Work to complete - Copy out the data that comes next, character for character, and leave the images aside.
Supplied entries below:
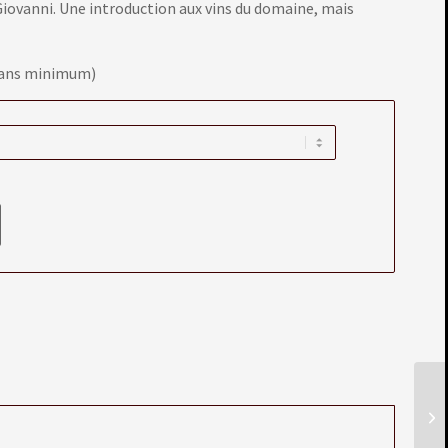
iovanni. Une introduction aux vins du domaine, mais
0 ans minimum)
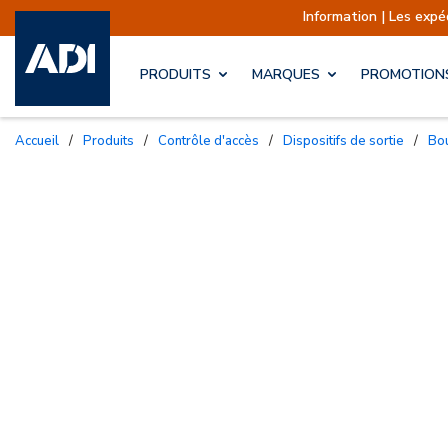
Information | Les expéditions sont
PRODUITS
MARQUES
PROMOTION
Accueil
/
Produits
/
Contrôle d'accès
/
Dispositifs de sortie
/
B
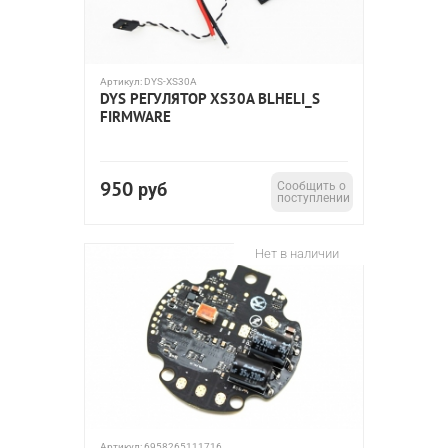
Артикул:
DYS-XS30A
DYS РЕГУЛЯТОР XS30A BLHELI_S
FIRMWARE
950
руб
Сообщить о
поступлении
Нет в наличии
Артикул:
6958265111716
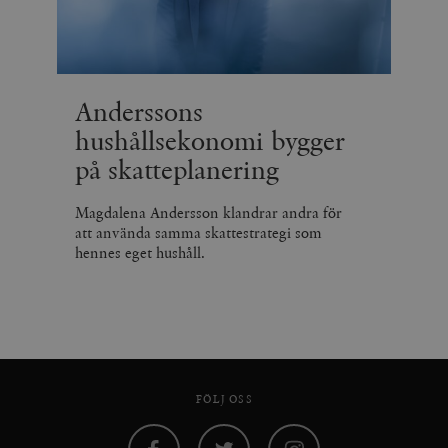
Anderssons
hushållsekonomi bygger
på skatteplanering
Magdalena Andersson klandrar andra för
att använda samma skattestrategi som
hennes eget hushåll.
FÖLJ OSS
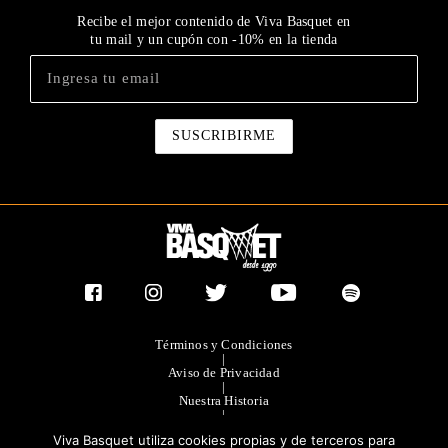
Recibe el mejor contenido de Viva Basquet en
tu mail y un cupón con -10% en la tienda
Términos y Condiciones
|
Aviso de Privacidad
|
Nuestra Historia
|
Contacto Directo
Viva Basquet utiliza cookies propias y de terceros para
|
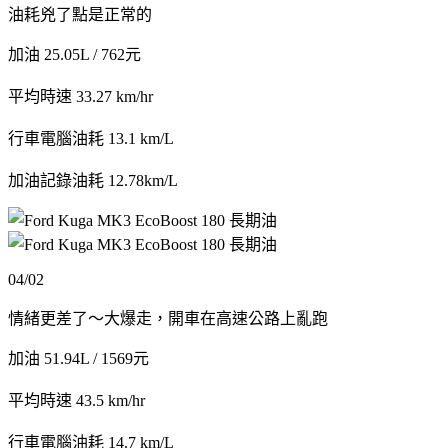
油耗兇了點是正常的
加油 25.05L / 762元
平均時速 33.27 km/hr
行車電腦油耗 13.1 km/L
加油記錄油耗 12.78km/L
04/02
情緒更差了～大爆走，開車在高速公路上亂跑
加油 51.94L / 1569元
平均時速 43.5 km/hr
行車電腦油耗 14.7 km/L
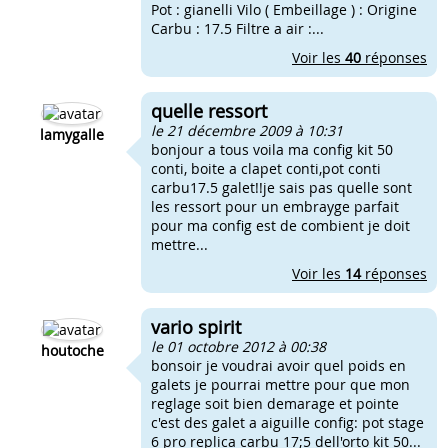
Pot : gianelli Vilo ( Embeillage ) : Origine
Carbu : 17.5 Filtre a air :...
Voir les
40
réponses
quelle ressort
le 21 décembre 2009 à 10:31
lamygalle
bonjour a tous voila ma config kit 50
conti, boite a clapet conti,pot conti
carbu17.5 galet!!je sais pas quelle sont
les ressort pour un embrayge parfait
pour ma config est de combient je doit
mettre...
Voir les
14
réponses
vario spirit
le 01 octobre 2012 à 00:38
houtoche
bonsoir je voudrai avoir quel poids en
galets je pourrai mettre pour que mon
reglage soit bien demarage et pointe
c'est des galet a aiguille config: pot stage
6 pro replica carbu 17;5 dell'orto kit 50...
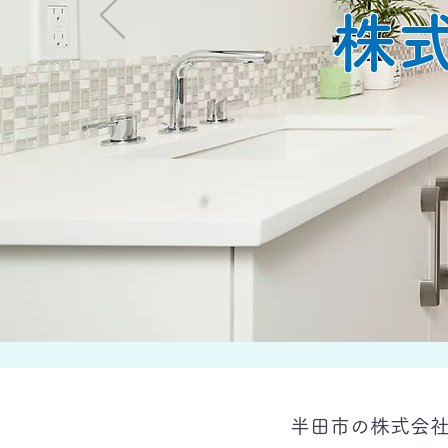
株
半田市の株式会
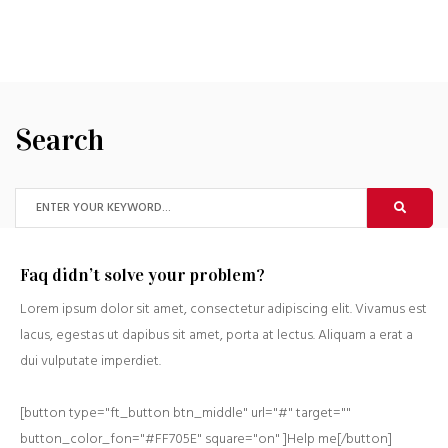
Search
Faq didn’t solve your problem?
Lorem ipsum dolor sit amet, consectetur adipiscing elit. Vivamus est
lacus, egestas ut dapibus sit amet, porta at lectus. Aliquam a erat a
dui vulputate imperdiet.
[button type="ft_button btn_middle" url="#" target=""
button_color_fon="#FF705E" square="on" ]Help me[/button]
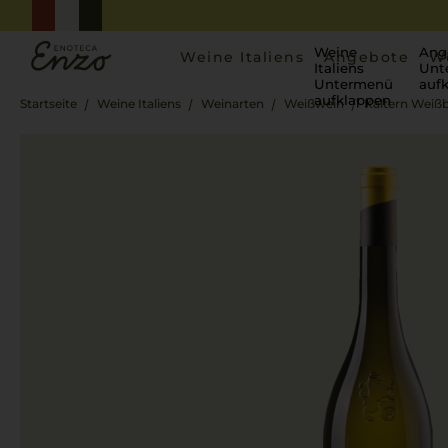
Weine
Ang
Weine Italiens
Angebote
W
Italiens
Unt
Untermenü
auf
aufklappen
Startseite
Weine Italiens
Weinarten
Weißwein
Kaltern Weiß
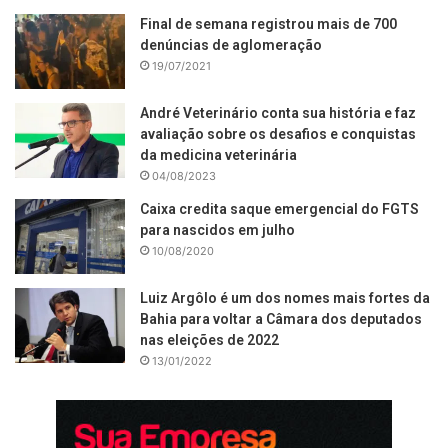
Final de semana registrou mais de 700
denúncias de aglomeração
19/07/2021
André Veterinário conta sua história e faz
avaliação sobre os desafios e conquistas
da medicina veterinária
04/08/2023
Caixa credita saque emergencial do FGTS
para nascidos em julho
10/08/2020
Luiz Argôlo é um dos nomes mais fortes da
Bahia para voltar a Câmara dos deputados
nas eleições de 2022
13/01/2022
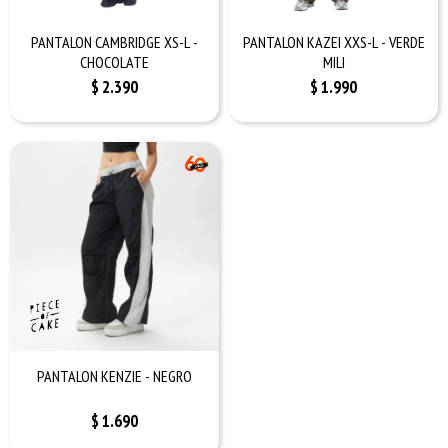
PANTALON CAMBRIDGE XS-L -
PANTALON KAZEI XXS-L - VERDE
CHOCOLATE
MILI
$
2.390
$
1.990
PANTALON KENZIE - NEGRO
$
1.690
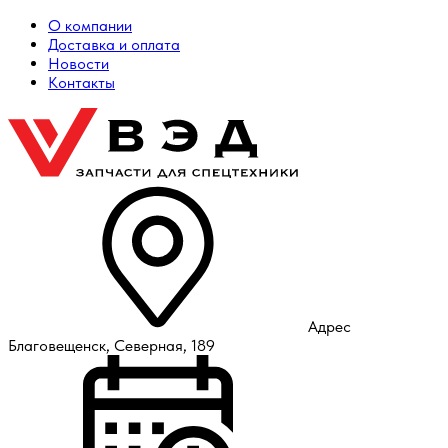
О компании
Доставка и оплата
Новости
Контакты
Адрес
Благовещенск, Северная, 189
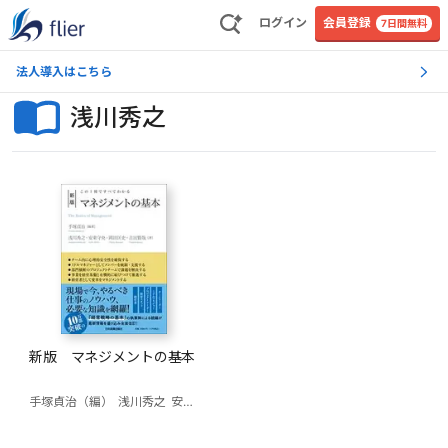
ログイン
会員登録
7日間無料
法人導入はこちら
浅川秀之
新版 マネジメントの基本
手塚貞治（編）
浅川秀之
安東守央
岡田匡史
吉田賢哉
End of Supplied entries.
Written answer -
iovanni. Une introduction aux vins du domaine, mais
0 ans minimum)
Information | Les expéditions sont
PRODUITS
MARQUES
PROMOTION
Accueil
/
Produits
/
Contrôle d'accès
/
Dispositifs de sortie
/
B
Артикул:
DYS-XS30A
DYS РЕГУЛЯТОР XS30A BLHELI_S
FIRMWARE
950
руб
Сообщить о
поступлении
Нет в наличии
Артикул:
6958265111716
Anderssons
hushållsekonomi bygger
på skatteplanering
Magdalena Andersson klandrar andra för
att använda samma skattestrategi som
hennes eget hushåll.
FÖLJ OSS
Recibe el mejor contenido de Viva Basquet en
tu mail y un cupón con -10% en la tienda
Términos y Condiciones
|
Aviso de Privacidad
|
Nuestra Historia
|
Contacto Directo
Viva Basquet utiliza cookies propias y de terceros para
|
油耗兇了點是正常的
加油 25.05L / 762元
平均時速 33.27 km/hr
行車電腦油耗 13.1 km/L
加油記錄油耗 12.78km/L
04/02
情緒更差了～大爆走，開車在高速公路上亂跑
加油 51.94L / 1569元
平均時速 43.5 km/hr
行車電腦油耗 14.7 km/L
Pot : gianelli Vilo ( Embeillage ) : Origine
Carbu : 17.5 Filtre a air :...
Voir les
40
réponses
quelle ressort
le 21 décembre 2009 à 10:31
lamygalle
bonjour a tous voila ma config kit 50
conti, boite a clapet conti,pot conti
carbu17.5 galet!!je sais pas quelle sont
les ressort pour un embrayge parfait
pour ma config est de combient je doit
mettre...
Voir les
14
réponses
vario spirit
le 01 octobre 2012 à 00:38
houtoche
bonsoir je voudrai avoir quel poids en
galets je pourrai mettre pour que mon
reglage soit bien demarage et pointe
c'est des galet a aiguille config: pot stage
6 pro replica carbu 17;5 dell'orto kit 50...
株
半田市の株式会
Search
Faq didn’t solve your problem?
Lorem ipsum dolor sit amet, consectetur adipiscing elit. Vivamus est
lacus, egestas ut dapibus sit amet, porta at lectus. Aliquam a erat a
dui vulputate imperdiet.
[button type="ft_button btn_middle" url="#" target=""
button_color_fon="#FF705E" square="on" ]Help me[/button]
Weine
Ang
Weine Italiens
Angebote
W
Italiens
Unt
Untermenü
auf
aufklappen
Startseite
Weine Italiens
Weinarten
Weißwein
Kaltern Weiß
Final de semana registrou mais de 700
denúncias de aglomeração
19/07/2021
André Veterinário conta sua história e faz
avaliação sobre os desafios e conquistas
da medicina veterinária
04/08/2023
Caixa credita saque emergencial do FGTS
para nascidos em julho
10/08/2020
Luiz Argôlo é um dos nomes mais fortes da
Bahia para voltar a Câmara dos deputados
nas eleições de 2022
13/01/2022
PANTALON CAMBRIDGE XS-L -
PANTALON KAZEI XXS-L - VERDE
CHOCOLATE
MILI
$
2.390
$
1.990
PANTALON KENZIE - NEGRO
$
1.690
О компании
Доставка и оплата
Новости
Контакты
Адрес
Благовещенск, Северная, 189
ログイン
会員登録
7日間無料
法人導入はこちら
浅川秀之
新版 マネジメントの基本
手塚貞治（編）
浅川秀之
安東守央
岡田匡史
吉田賢哉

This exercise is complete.